Following acute central nervous system myelin injury, immunoreactive myelin basic protein (MBP) has been detected in the cerebrospinal fluid, blood and urine. In order to clarify the fate of MBP in the circulation, distribution and degradation of intravenously injected bovine MBP was followed in anaestethized rats for 5 to 240 min by using 125I-labelled MBP. Five minutes after injection of a dose of 60-400 ng of MBP, 44% of the label was recovered in the liver, 6.3% in the kidneys, 4.7% in the lungs and 15% in the blood circulation, the corresponding figures at a dose of 0.8 mg being 51, 7.4, 0.8 and 22%. The liver discarded the label fastest, 3% of the dose remaining 4 h after injection. The amount of label in urine increased simultaneously, the recovery at 4 h being 5.5% of the lower and 4.2% of the higher MBP dose. The percentage of total dose of the label per gram of tissue at 5 min (= distribution percentage, DP-5) was 3-4% in the liver and kidney and 1.6% in the spleen. The label content in the pancreas was increased at 15-60 min, compared to the DP-5 of 0.3% with a two-fold maximum at 30 min. The duodenum concentrated MBP in a similar manner as the pancreas but not as extensively. The DP-5 of 0.1% in the thymus was concentrated two-fold with a maximum at 60 min. A slight concentration occurred in the heart. The DP-5 of 0.03% in muscle, testis and brain was concentrated 3-fold at 60 min, 3.6-fold at 60-240 min and 2-fold at 30-60 min in the aforementioned tissues, respectively. In spite of degradation of the label in tissues, the distribution of high molecular weight (HMW = TCA-precipitable) MBP was similar. Other experiments showed that the kidney, lung and duodenum contained most of the HMW MBP at 20 h. Upon continuous release of MBP, the pancrease, thymus, duodenum, muscle and testis would thus cumulatively concentrate MBP, and the kidney, lung and duodenum would be quantitatively most affected. MBP was previously shown to enter into cells of pancreative islets and to stimulate insulin and glucagon release. It could have biological effects in other tissues as well. These effects could explain some peripheral symptoms present in neurological disorders.

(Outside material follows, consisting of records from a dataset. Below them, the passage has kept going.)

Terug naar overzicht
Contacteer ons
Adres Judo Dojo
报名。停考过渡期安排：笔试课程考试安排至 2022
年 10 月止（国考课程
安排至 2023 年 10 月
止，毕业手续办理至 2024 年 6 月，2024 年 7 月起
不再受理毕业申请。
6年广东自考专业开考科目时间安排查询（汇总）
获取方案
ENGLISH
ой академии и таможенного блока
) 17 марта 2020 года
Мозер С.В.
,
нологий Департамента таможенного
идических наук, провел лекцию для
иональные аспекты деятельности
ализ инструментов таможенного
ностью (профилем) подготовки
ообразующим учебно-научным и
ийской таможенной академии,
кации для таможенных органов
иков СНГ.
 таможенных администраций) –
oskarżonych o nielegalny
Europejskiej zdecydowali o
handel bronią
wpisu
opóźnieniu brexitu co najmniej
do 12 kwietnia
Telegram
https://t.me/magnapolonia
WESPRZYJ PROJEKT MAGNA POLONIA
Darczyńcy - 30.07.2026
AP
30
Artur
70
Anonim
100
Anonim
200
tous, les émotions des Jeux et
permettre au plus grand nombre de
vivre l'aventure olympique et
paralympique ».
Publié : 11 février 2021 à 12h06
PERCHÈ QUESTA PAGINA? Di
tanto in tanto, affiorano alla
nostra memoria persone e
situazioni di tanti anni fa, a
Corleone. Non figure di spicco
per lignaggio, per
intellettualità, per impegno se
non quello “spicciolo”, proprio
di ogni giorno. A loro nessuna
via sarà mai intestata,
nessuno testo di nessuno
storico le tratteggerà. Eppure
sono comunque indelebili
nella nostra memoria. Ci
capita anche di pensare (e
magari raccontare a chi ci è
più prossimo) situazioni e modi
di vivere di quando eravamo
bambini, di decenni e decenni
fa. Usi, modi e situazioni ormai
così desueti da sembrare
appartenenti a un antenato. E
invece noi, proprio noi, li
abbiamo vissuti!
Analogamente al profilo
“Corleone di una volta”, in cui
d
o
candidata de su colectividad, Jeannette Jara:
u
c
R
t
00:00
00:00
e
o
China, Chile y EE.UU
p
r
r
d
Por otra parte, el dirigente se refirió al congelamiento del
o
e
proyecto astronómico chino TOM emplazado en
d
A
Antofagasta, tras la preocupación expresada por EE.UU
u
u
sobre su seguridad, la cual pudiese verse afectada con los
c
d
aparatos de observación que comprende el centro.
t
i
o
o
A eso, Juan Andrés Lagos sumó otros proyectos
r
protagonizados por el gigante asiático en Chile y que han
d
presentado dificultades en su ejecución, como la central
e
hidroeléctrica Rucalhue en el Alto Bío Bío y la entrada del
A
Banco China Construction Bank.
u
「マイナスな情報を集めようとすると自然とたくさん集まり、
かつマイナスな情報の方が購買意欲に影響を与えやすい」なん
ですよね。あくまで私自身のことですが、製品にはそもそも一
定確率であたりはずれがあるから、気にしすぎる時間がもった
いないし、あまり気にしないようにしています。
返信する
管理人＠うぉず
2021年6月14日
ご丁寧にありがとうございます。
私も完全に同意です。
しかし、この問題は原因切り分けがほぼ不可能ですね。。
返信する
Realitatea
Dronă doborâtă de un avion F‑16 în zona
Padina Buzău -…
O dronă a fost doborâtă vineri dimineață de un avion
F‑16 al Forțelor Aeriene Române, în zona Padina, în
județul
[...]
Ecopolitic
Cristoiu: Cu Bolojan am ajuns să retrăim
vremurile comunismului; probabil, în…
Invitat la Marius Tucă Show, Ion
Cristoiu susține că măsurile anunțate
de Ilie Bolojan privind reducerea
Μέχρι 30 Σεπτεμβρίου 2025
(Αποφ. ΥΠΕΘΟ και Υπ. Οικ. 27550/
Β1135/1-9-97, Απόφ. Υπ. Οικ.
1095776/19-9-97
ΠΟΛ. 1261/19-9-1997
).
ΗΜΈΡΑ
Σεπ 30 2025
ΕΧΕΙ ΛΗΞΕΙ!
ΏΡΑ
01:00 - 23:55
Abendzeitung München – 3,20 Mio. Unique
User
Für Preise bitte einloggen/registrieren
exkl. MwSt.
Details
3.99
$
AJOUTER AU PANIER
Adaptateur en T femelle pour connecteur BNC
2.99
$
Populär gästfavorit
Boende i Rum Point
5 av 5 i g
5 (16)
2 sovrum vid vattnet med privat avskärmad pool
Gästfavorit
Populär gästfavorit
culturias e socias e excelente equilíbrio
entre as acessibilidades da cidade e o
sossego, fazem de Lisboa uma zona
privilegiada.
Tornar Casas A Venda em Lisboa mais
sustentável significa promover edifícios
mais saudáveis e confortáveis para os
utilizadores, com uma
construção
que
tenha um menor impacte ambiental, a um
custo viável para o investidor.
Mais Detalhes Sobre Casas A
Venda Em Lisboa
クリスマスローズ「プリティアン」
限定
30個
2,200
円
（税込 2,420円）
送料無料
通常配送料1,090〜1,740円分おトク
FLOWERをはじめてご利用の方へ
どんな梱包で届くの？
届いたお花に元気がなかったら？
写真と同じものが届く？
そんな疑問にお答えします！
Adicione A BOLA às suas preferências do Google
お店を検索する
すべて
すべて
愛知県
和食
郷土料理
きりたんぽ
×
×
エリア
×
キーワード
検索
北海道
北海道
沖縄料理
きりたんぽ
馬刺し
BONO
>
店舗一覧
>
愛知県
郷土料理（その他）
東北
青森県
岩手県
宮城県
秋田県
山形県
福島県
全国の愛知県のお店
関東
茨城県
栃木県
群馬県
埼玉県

Evidence supporting membrane fusion as the mechanism of myelin basic protein-induced insulin release from rat pancreatic islets

In order to clarify insulinotropic effects of the myelin basic protein (MBP) we studied mode of association and distribution of MBP in the pancreatic islets and tested the insulin-releasing activity of various MBP peptides. Rat pancreatic islets were first stimulated in a static incubation with 10 microM bovine MBP (bMBP) at a substimulatory (3.5 mM) glucose concentration. The islets exposed to MBP released significantly more insulin and glucagon in a second incubation in the absence of added stimulant and in the presence of 11.5 mM arginine than the incubated, non-stimulated islets and islets initially stimulated with 15 mM glucose. Response to stimulation with 15 mM glucose in the second incubation by islets exposed first to MBP was impaired compared to incubated, non-stimulated islets. Immunoelectron microscopy showed that MBP had entered into the islet cells and associated with membranes of intracellular vacuoles, most of which represented enlarged, often fused insulin granules. MBP was also present at the islet edge and in the intercellular spaces. Of the purified MBP peptides of sizes of 4.8-13.6 kDa, produced from the digestion with brain acid proteinase and with pepsin and covering the entire bMBP sequence, only the large peptides (1-88, 9.8 kDa and 43-169, 13.6 kDa) stimulated insulin secretion significantly. Heterogeneous peptide mixtures, obtained from a time-course digestion of bMBP by myelin calcium-activated neutral protease, consisting of peptides of approximate molecular weights of 8-11 kDa and larger, also stimulated insulin release. The glucagon-releasing activity of MBP peptides was low and followed the same pattern as the insulin-releasing activity. The present results suggest that MBP-induced fusion of the membranes of hormone granules is involved in MBP-induced insulin release. The hormone-releasing activity of the large peptides in addition to that of the intact molecule is explained as being due to the ability of these peptides to associate with membranes. MBP-induced hormone release and related effects could be associated with neuropathological conditions such as stroke and multiple sclerosis.